◆ **ACTIVITY**
The answer must be a single number: the count of lines in these records that hold "India".

EXERCISE DATA below:

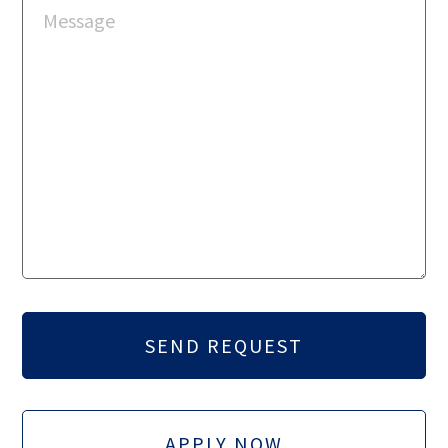
APPLY NOW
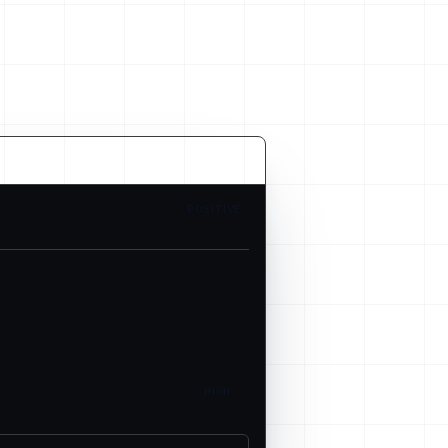
POSITIVE
HIGH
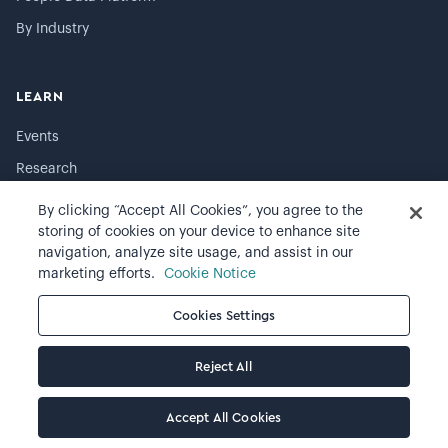
By Industry
LEARN
Events
Research
The Visier Blog
By clicking “Accept All Cookies”, you agree to the
storing of cookies on your device to enhance site
Resource library
navigation, analyze site usage, and assist in our
Resignation report
marketing efforts.
Cookie Notice
Visier University
Cookies Settings
Developers
Reject All
COMPANY
Accept All Cookies
About Visier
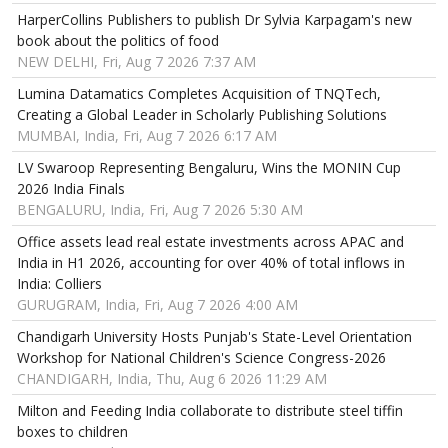
HarperCollins Publishers to publish Dr Sylvia Karpagam's new
book about the politics of food
NEW DELHI, Fri, Aug 7 2026 7:37 AM
Lumina Datamatics Completes Acquisition of TNQTech,
Creating a Global Leader in Scholarly Publishing Solutions
MUMBAI, India, Fri, Aug 7 2026 6:17 AM
LV Swaroop Representing Bengaluru, Wins the MONIN Cup
2026 India Finals
BENGALURU, India, Fri, Aug 7 2026 5:30 AM
Office assets lead real estate investments across APAC and
India in H1 2026, accounting for over 40% of total inflows in
India: Colliers
GURUGRAM, India, Fri, Aug 7 2026 4:00 AM
Chandigarh University Hosts Punjab's State-Level Orientation
Workshop for National Children's Science Congress-2026
CHANDIGARH, India, Thu, Aug 6 2026 11:29 AM
Milton and Feeding India collaborate to distribute steel tiffin
boxes to children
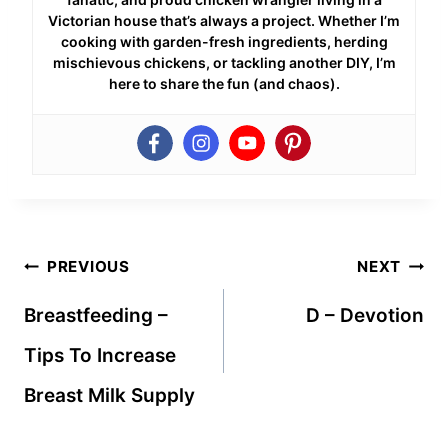
Victorian house that’s always a project. Whether I’m
cooking with garden-fresh ingredients, herding
mischievous chickens, or tackling another DIY, I’m
here to share the fun (and chaos).
Post
PREVIOUS
NEXT
navigation
Breastfeeding –
D – Devotion
Tips To Increase
Breast Milk Supply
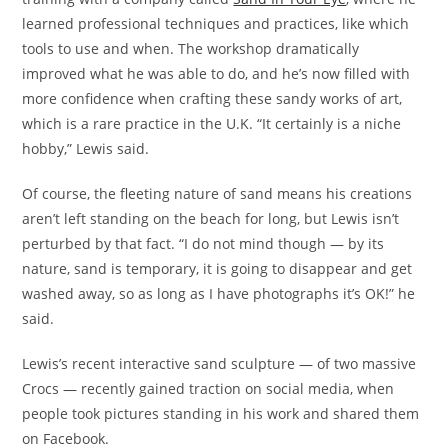
learned professional techniques and practices, like which
tools to use and when. The workshop dramatically
improved what he was able to do, and he’s now filled with
more confidence when crafting these sandy works of art,
which is a rare practice in the U.K. “It certainly is a niche
hobby,” Lewis said.
Of course, the fleeting nature of sand means his creations
aren’t left standing on the beach for long, but Lewis isn’t
perturbed by that fact. “I do not mind though — by its
nature, sand is temporary, it is going to disappear and get
washed away, so as long as I have photographs it’s OK!” he
said.
Lewis’s recent interactive sand sculpture — of two massive
Crocs — recently gained traction on social media, when
people took pictures standing in his work and shared them
on Facebook.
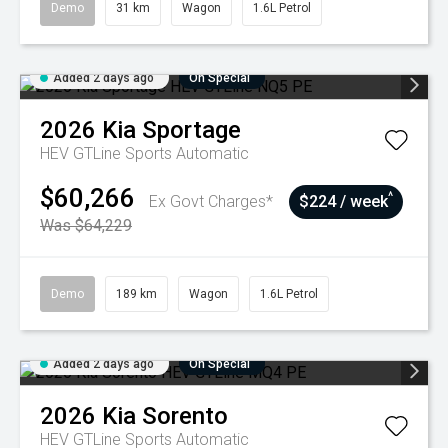
Demo
31 km
Wagon
1.6L Petrol
Added 2 days ago
On Special
2026
Kia
Sportage
HEV GTLine
Sports Automatic
$60,266
^
Ex Govt Charges*
$224 / week
Was $64,229
Demo
189 km
Wagon
1.6L Petrol
Added 2 days ago
On Special
2026
Kia
Sorento
HEV GTLine
Sports Automatic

End of EXERCISE DATA.

◆ **EXERCISE SOLUTION**
8